Vira a COP e toca o mesmo – Diogo Silva

25 anos depois da primeira COP (na sigla inglesa de “Conference of Parties” da Convenção Quadro das Nações Unidas para as Alterações Climáticas), o falhanço é claro: as emissões que causam a actual crise climática subiram continuamente. Desde a assinatura do histórico Acordo de Paris, há uns meros 4 anos, já vamos em 4% de aumento global de emissões. Os últimos relatórios do consenso científico da mesma ONU indicam-nos que temos agora 10 anos para as reduzir em 50% e nenhum caminho actual parece levar-nos lá.

A crise climática é o expoente máximo da globalização de um tipo de pensamento ocidental que vai frontalmente contra a sustentabilidade – não do planeta (esse até seria mais sustentável sem humanos), mas sim da vida na terra. A sustentabilidade de uma vida digna para qualquer humano não é possível com uma discriminação sistémica, que se baseia em fatores que ninguém pode controlar: o nível de rendimentos da minha família, a cor da minha pele, o meu local de nascimento, o meu sexo, a minha orientação sexual, ou boa parte das minhas capacidades físicas. Ainda assim, o nosso movimento tem sido apelidado de radical por defender o valor de toda a vida, independentemente de qualquer fator à nascença. Ser realmente radical é achar que podemos sair desta crise com o mesmo tipo de pensamento que nos trouxe até ela.

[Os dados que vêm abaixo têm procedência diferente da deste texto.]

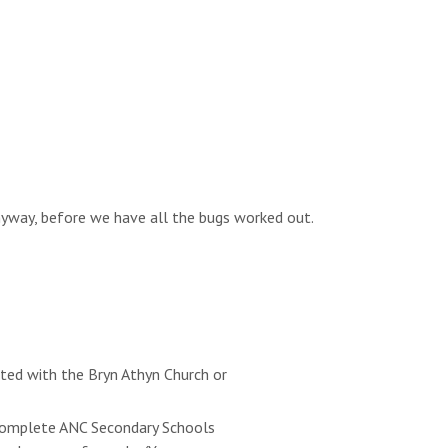
anyway, before we have all the bugs worked out.
ated with the Bryn Athyn Church or
e complete ANC Secondary Schools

Numa semana em que Greta Thunberg é eleita pessoa do ano pela revista TIME, em que mais de 500.000 pessoas se manifestaram em Madrid por um caminho diferente, e na qual culminou o maior ano de sempre de mobilização pela justiça climática, a verdadeira COP aconteceu na rua e a COP oficial continua a ser um espaço do pior tipo de diplomacia: de cowboys brancos contra índios de todas as cores, ignorando a vontade da maioria da população gloabl e em particular dos que mais sofrem hoje com esta emergência; enquanto se discutem mudanças cosméticas e se atrasam decisões cruciais. Protestos feitos por delegações de observadores são bloqueados, enquanto delegações inteiras de empresas de combustíveis fósseis continuam dentro das negociações (preservando a sua sobrevivência à custa do ecogenocídio de boa parte do globo). Já vamos em 25 anos de COPs sem resultados práticos.

A esperança está num movimento com força política para fazer a mudança necessária. O mesmo movimento que tornou possível o fecho das centrais de Sines e Pego nesta legislatura (faltam planos para uma transição justa que assegure esses empregos), que fez com que o Ministro do Ambiente agora já diga que o gás na Bajouca e Aljubarrota não faz parte dos planos do Governo (falta cancelar contratos), que tem liderado a contestação ao aeroporto do Montijo e feito parte do travão urgente às dragas em Setúbal e ao Lítio em todo o país.
A esperança está no crescimento deste movimento, porque as decisões fundamentais são tomadas pela sua força política e pela sua vontade.

Caso contrário, a música de fundo continuará: vira a COP… e toca o mesmo.


Artigo publicado originalmente no Expresso a 13.12.2019.